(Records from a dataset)
==========

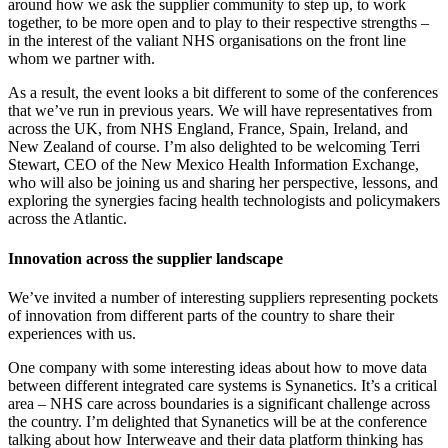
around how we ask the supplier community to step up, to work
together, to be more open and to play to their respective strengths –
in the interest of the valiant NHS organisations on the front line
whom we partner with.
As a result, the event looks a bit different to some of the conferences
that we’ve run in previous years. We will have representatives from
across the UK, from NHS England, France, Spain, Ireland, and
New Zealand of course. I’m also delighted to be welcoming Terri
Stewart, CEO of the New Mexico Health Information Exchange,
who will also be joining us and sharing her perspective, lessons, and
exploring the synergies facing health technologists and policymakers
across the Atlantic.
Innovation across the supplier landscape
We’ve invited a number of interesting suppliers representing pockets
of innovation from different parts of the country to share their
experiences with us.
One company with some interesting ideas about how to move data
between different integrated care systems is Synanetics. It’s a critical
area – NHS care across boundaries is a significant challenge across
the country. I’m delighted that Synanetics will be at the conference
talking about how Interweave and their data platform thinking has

==========

▸ Action item
Make an exact copy of all entries above, dropping the images.

▸ Problem solution
around how we ask the supplier community to step up, to work
together, to be more open and to play to their respective strengths –
in the interest of the valiant NHS organisations on the front line
whom we partner with.
As a result, the event looks a bit different to some of the conferences
that we’ve run in previous years. We will have representatives from
across the UK, from NHS England, France, Spain, Ireland, and
New Zealand of course. I’m also delighted to be welcoming Terri
Stewart, CEO of the New Mexico Health Information Exchange,
who will also be joining us and sharing her perspective, lessons, and
exploring the synergies facing health technologists and policymakers
across the Atlantic.
Innovation across the supplier landscape
We’ve invited a number of interesting suppliers representing pockets
of innovation from different parts of the country to share their
experiences with us.
One company with some interesting ideas about how to move data
between different integrated care systems is Synanetics. It’s a critical
area – NHS care across boundaries is a significant challenge across
the country. I’m delighted that Synanetics will be at the conference
talking about how Interweave and their data platform thinking has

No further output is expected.